» **Exercise goal**: Search the material below for "Montaigne" and copy every line where it occurs.

◇ ◇ ◇ ◇

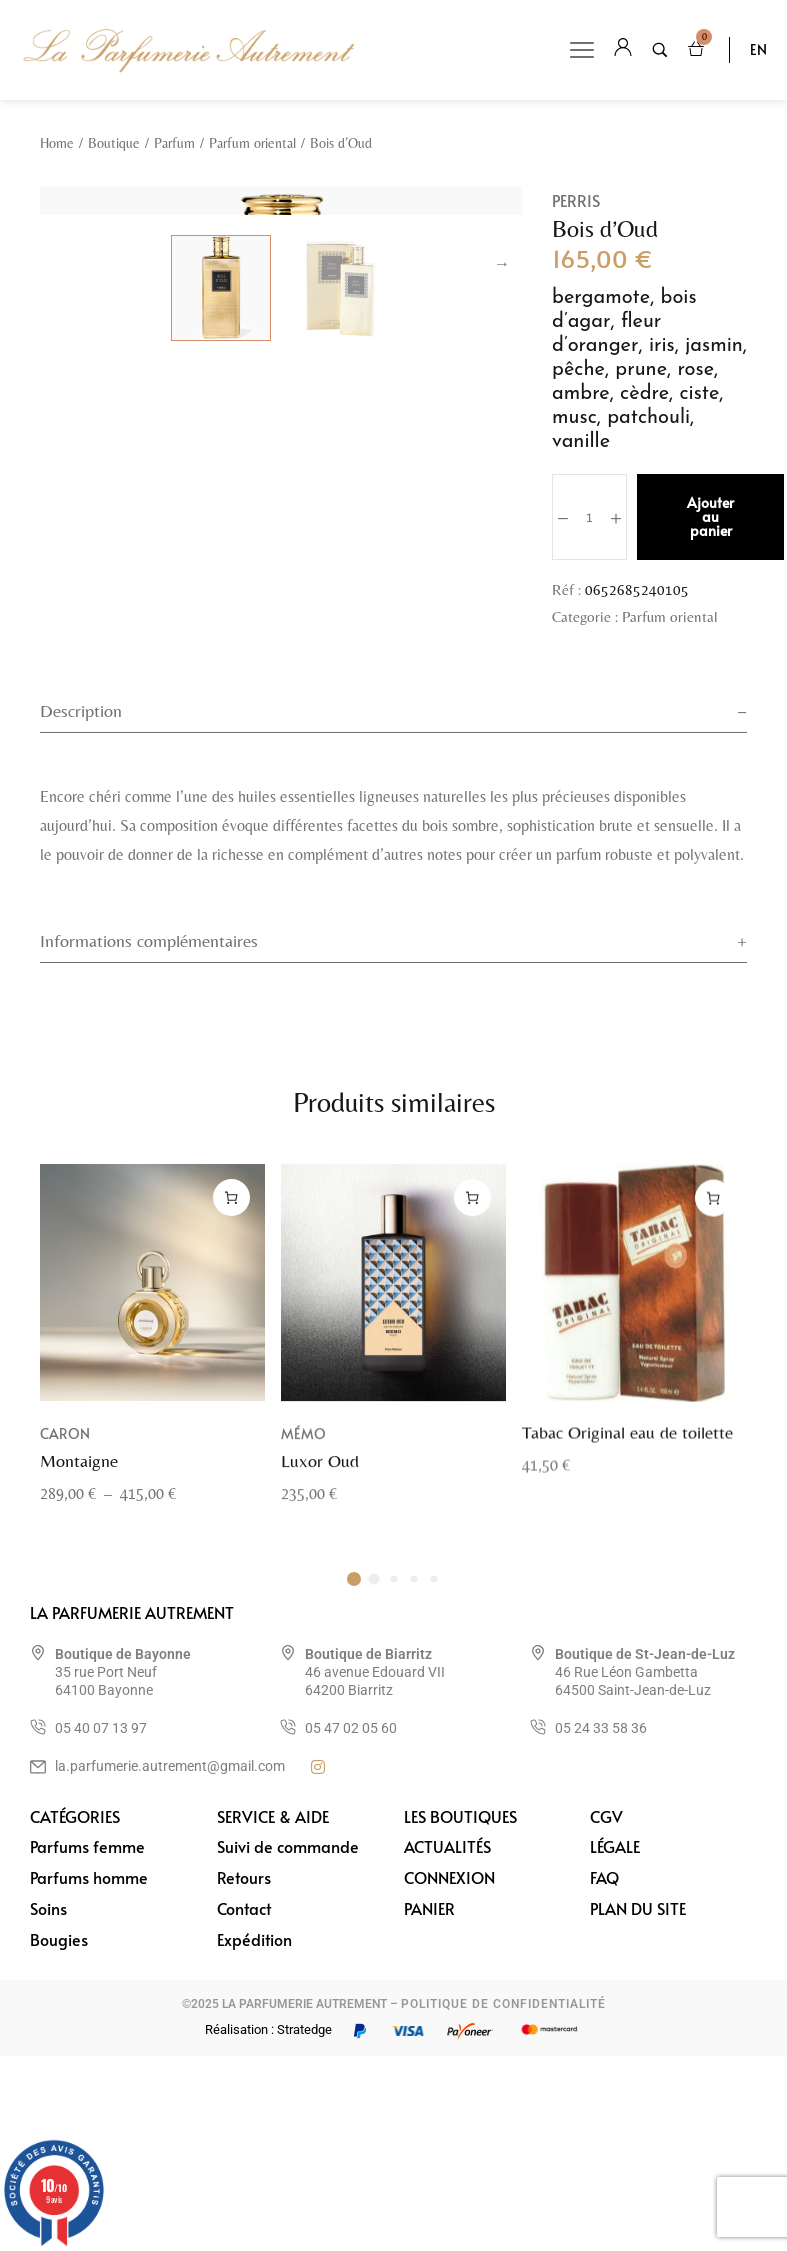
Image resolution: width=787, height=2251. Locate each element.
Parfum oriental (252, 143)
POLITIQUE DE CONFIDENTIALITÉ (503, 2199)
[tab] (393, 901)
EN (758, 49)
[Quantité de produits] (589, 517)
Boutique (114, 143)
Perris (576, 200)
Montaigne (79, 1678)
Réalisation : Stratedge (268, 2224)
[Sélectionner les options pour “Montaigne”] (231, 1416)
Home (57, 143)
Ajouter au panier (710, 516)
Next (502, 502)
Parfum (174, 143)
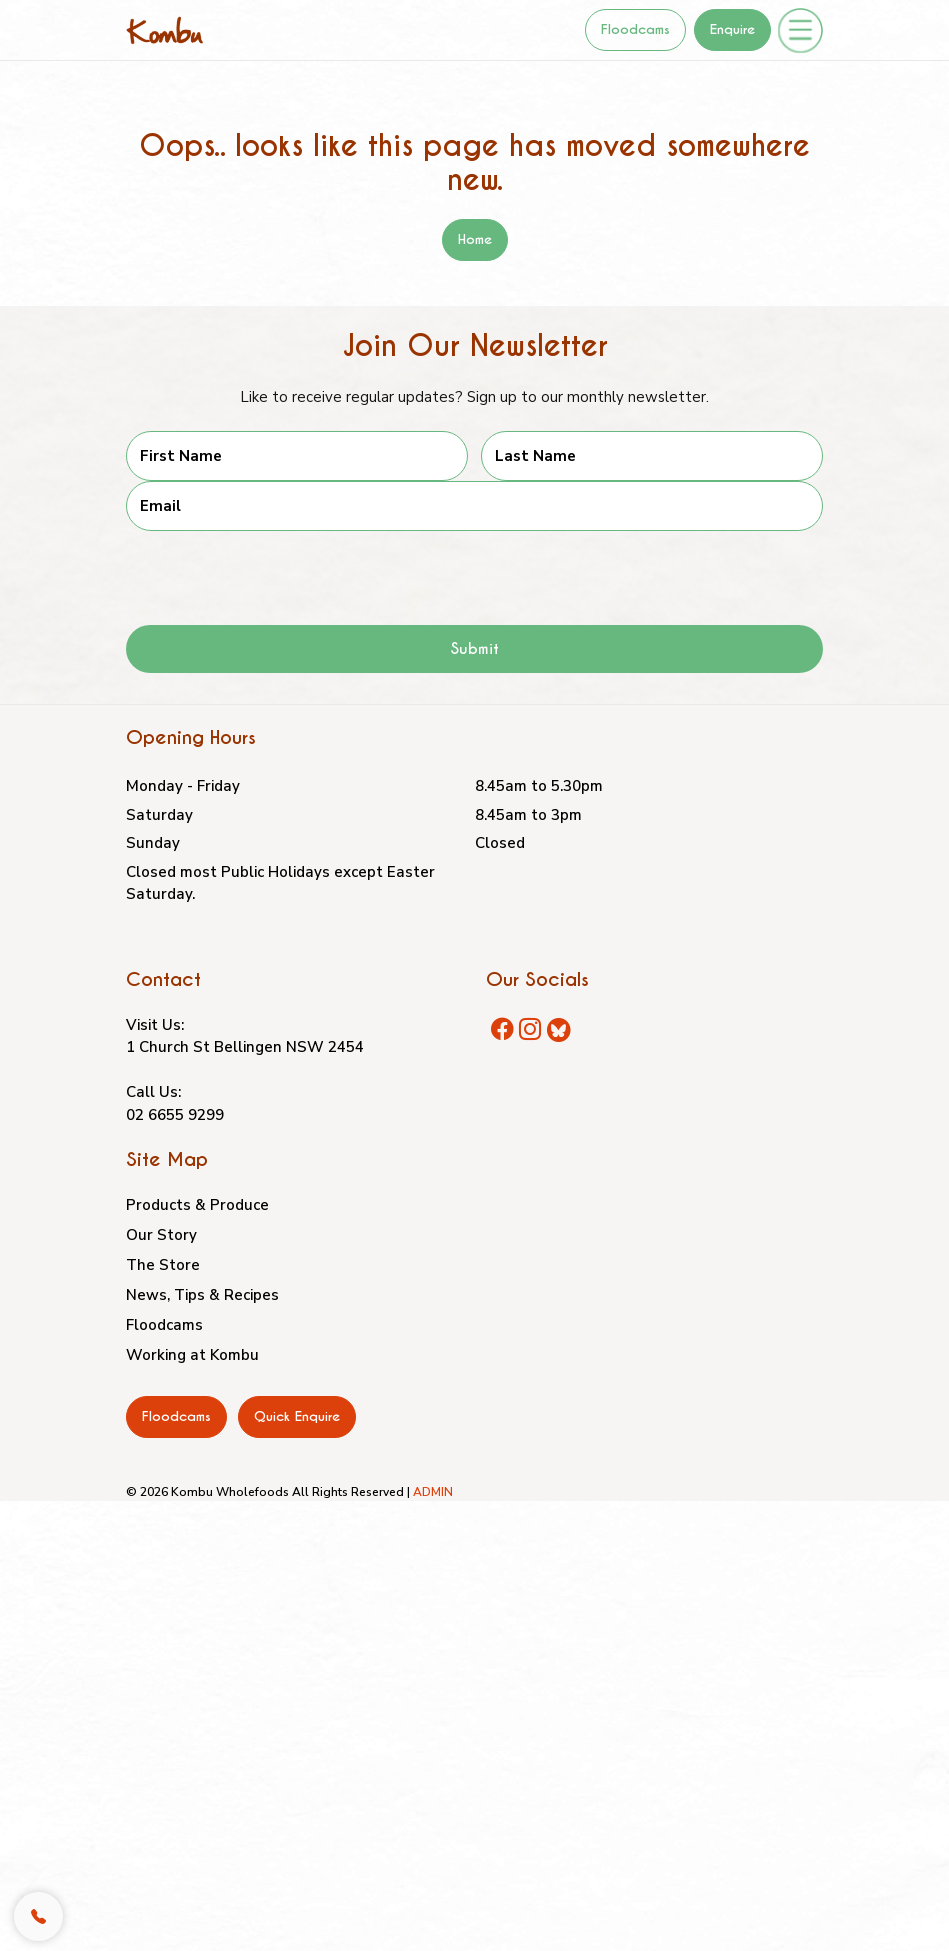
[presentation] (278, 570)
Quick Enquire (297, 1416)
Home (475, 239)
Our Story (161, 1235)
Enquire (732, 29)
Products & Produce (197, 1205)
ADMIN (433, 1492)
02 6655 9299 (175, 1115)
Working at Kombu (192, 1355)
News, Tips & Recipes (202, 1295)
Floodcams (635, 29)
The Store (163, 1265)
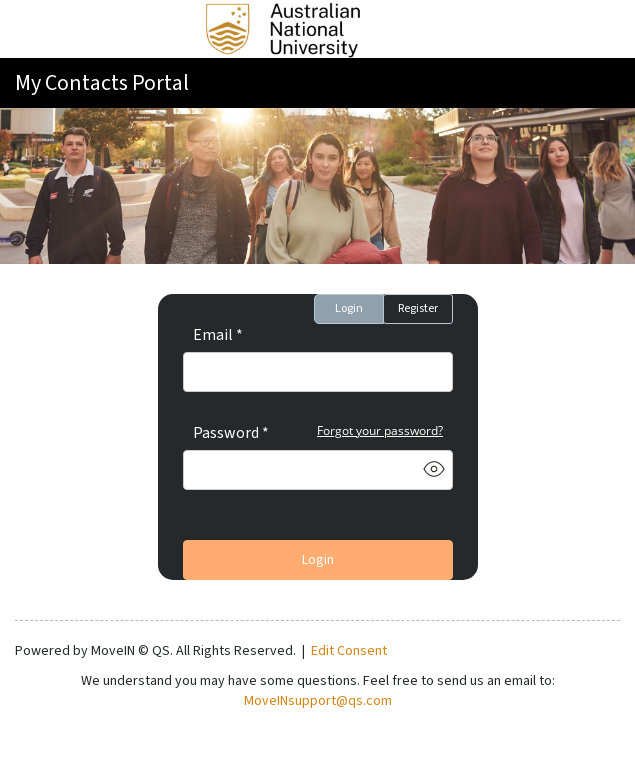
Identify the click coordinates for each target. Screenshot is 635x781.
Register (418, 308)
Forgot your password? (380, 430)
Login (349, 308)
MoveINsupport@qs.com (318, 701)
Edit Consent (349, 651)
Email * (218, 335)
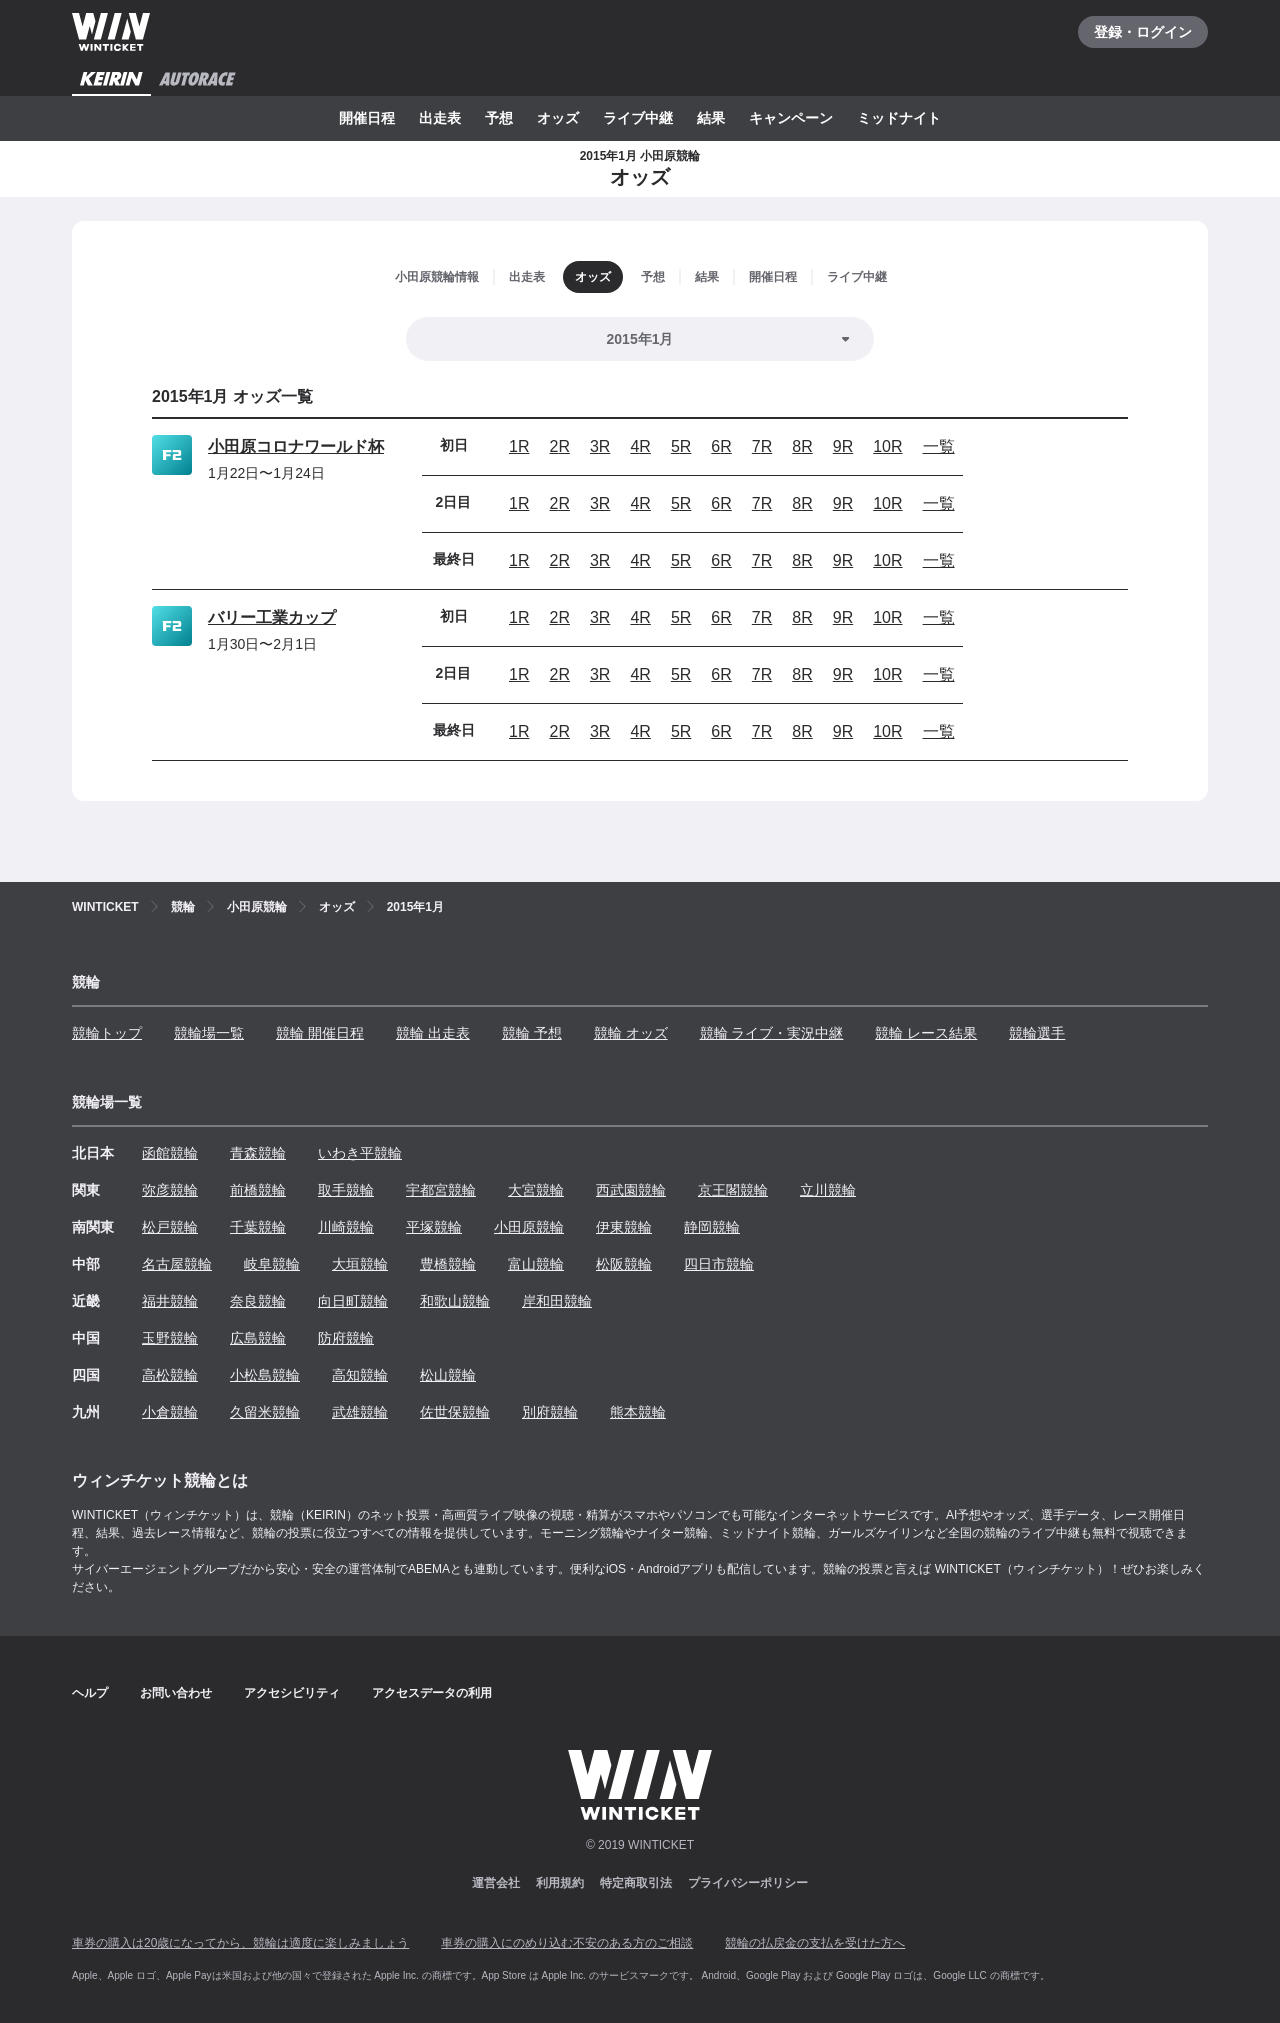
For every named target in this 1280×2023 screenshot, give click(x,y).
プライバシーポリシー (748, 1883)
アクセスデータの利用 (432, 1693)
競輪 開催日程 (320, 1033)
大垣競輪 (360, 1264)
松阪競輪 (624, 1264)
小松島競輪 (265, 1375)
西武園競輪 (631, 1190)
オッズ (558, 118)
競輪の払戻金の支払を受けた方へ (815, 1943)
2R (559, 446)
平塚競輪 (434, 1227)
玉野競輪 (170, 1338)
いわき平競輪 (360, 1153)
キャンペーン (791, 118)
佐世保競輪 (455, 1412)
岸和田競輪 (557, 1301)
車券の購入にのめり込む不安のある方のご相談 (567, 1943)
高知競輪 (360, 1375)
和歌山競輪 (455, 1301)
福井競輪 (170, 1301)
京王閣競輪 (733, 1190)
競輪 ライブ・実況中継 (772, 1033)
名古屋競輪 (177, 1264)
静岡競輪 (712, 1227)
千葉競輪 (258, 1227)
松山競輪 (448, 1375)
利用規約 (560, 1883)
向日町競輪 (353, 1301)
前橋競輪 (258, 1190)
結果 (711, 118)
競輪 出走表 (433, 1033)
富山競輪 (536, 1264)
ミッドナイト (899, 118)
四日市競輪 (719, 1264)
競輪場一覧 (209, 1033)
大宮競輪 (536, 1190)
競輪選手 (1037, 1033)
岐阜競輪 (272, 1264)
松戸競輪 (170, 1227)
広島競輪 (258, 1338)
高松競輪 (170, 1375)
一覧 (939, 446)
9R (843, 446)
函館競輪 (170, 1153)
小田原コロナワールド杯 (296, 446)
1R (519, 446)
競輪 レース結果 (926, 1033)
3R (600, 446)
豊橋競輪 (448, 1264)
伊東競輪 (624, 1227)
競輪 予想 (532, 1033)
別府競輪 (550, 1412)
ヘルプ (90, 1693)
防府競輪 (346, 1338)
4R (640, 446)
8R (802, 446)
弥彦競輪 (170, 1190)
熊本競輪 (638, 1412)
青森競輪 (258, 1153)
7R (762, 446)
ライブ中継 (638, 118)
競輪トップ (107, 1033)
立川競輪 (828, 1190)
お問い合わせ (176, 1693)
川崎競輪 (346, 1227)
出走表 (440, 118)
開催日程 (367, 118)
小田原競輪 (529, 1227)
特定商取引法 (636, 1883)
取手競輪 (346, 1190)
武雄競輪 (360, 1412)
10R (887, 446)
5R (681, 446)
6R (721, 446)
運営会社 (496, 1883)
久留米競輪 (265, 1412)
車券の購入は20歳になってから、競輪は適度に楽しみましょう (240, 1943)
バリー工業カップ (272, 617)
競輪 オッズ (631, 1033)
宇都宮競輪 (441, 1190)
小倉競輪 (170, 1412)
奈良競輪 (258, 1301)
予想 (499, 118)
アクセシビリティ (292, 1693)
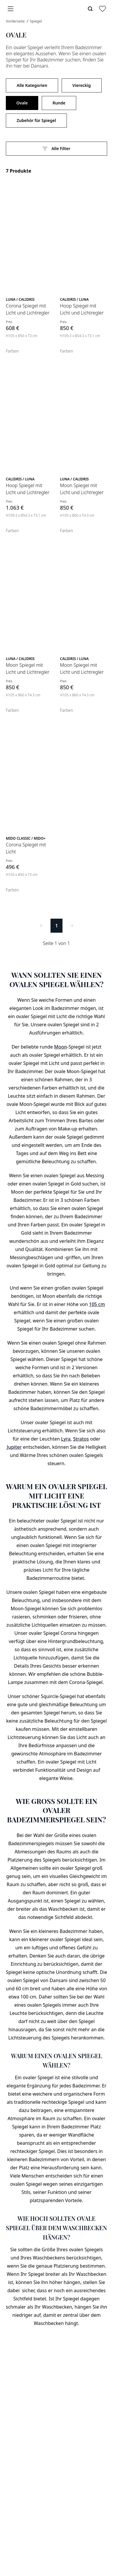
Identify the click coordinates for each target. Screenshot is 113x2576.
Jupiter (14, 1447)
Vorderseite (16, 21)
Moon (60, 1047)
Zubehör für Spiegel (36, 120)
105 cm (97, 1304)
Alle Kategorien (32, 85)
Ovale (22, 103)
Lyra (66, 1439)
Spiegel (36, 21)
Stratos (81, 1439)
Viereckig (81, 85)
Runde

◇ ◇ ◇ ◇

» **Expected answer**:
Montaigne (79, 1678)
[Sélectionner les options pour “Montaigne”] (231, 1416)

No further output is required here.